Maintain the pressure on the knife to hold the artichoke to your cutting board. Pry the heart and choke from the outer leaves and discard the choke. Store in water with lemon juice or vinegar added under refrigeration for up to 2 days.

Boil water for the pasta.

In a large nonstick skillet, heat the olive oil over medium-high heat. Add the garlic and cook until it just begins to turn brown. Add the red onion and cook until tender and it begins to brown on the edges, about 8 minutes. Add the red pepper and cook until tender, adding a little splash of vegetable stock, white wine or water to keep the pan from too heavily browning, about 6 minutes. Add the artichokes, cooking until thoroughly heated. Remove from the heat and keep warm.

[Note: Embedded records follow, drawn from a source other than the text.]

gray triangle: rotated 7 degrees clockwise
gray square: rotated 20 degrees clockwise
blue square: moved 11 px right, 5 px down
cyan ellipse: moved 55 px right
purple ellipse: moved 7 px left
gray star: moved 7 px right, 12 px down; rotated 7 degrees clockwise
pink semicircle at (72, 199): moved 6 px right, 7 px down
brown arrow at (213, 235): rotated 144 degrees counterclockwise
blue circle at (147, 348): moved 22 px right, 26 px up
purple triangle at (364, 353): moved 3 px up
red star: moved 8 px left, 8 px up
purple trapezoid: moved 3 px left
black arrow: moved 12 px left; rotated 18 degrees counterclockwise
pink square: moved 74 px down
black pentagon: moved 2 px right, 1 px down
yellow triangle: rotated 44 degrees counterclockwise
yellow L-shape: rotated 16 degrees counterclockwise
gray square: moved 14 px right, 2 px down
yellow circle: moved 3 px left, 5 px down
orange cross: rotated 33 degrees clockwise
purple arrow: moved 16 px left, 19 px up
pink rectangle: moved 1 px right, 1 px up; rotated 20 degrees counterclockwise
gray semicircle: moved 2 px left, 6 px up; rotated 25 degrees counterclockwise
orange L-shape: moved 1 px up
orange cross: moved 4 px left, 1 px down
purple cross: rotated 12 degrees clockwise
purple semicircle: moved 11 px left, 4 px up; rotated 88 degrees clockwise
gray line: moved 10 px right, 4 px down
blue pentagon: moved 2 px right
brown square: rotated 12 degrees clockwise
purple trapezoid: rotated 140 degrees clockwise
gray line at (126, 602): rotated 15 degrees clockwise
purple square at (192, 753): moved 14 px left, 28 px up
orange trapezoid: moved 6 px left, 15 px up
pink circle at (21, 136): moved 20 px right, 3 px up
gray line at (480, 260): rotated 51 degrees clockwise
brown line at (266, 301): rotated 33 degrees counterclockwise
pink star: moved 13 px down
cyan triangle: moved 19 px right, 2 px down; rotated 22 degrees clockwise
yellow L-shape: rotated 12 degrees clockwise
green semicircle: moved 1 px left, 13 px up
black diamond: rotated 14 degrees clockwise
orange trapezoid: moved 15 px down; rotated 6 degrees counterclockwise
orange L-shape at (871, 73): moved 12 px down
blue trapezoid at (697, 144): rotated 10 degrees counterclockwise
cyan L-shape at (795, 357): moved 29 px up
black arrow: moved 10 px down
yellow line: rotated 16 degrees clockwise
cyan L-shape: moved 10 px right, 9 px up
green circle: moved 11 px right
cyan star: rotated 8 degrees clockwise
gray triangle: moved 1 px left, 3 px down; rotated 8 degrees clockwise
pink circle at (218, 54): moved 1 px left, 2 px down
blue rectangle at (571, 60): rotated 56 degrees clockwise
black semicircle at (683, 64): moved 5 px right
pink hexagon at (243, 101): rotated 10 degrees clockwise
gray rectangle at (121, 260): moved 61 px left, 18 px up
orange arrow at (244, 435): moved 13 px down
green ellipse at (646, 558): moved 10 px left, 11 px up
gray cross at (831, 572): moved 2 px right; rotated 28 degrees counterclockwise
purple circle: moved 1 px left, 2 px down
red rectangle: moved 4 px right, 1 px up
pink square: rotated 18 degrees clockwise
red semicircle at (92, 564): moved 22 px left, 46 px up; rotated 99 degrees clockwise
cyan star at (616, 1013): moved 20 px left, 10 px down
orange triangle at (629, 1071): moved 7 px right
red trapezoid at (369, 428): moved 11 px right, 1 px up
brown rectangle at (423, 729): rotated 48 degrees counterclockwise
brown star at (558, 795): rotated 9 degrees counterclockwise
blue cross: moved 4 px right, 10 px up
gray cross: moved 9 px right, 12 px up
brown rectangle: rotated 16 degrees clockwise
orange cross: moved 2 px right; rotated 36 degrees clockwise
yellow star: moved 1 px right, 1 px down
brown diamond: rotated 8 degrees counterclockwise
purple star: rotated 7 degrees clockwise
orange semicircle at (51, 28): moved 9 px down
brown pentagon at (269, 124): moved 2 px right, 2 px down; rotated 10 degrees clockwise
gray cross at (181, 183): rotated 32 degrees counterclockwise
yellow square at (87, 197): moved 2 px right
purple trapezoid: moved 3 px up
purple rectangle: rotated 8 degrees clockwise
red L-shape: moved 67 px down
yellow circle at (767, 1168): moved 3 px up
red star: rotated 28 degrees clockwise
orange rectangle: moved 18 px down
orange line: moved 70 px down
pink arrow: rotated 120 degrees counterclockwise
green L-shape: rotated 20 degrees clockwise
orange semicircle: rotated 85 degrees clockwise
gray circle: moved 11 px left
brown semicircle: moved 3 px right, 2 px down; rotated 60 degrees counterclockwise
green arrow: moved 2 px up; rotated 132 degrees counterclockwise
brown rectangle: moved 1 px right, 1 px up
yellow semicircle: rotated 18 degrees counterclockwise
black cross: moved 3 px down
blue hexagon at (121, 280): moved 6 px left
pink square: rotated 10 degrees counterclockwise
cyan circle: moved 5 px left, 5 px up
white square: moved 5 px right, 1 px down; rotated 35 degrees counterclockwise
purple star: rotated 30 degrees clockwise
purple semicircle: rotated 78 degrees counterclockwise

Salt the pot of boiling water. Cook linguine according to package directions and drain in a colander.

Meanwhile, as the pasta is just about done, return the skillet with the vegetables to high heat and add the chicken, cooking thoroughly, about 4 minutes. Add the pasta and the basil, tossing to combine. Season generously with salt and pepper to taste.

Remove from the heat and transfer to a large hot serving bowl or warm individual serving plates. Top with Parmesan cheese. Serve immediately.

Per serving: Calories, 840; calories from fat, 14 percent; fat, 13 g; cholesterol, 96 mg; sodium, 321 mg; carbohydrate, 127 g; protein, 58 g.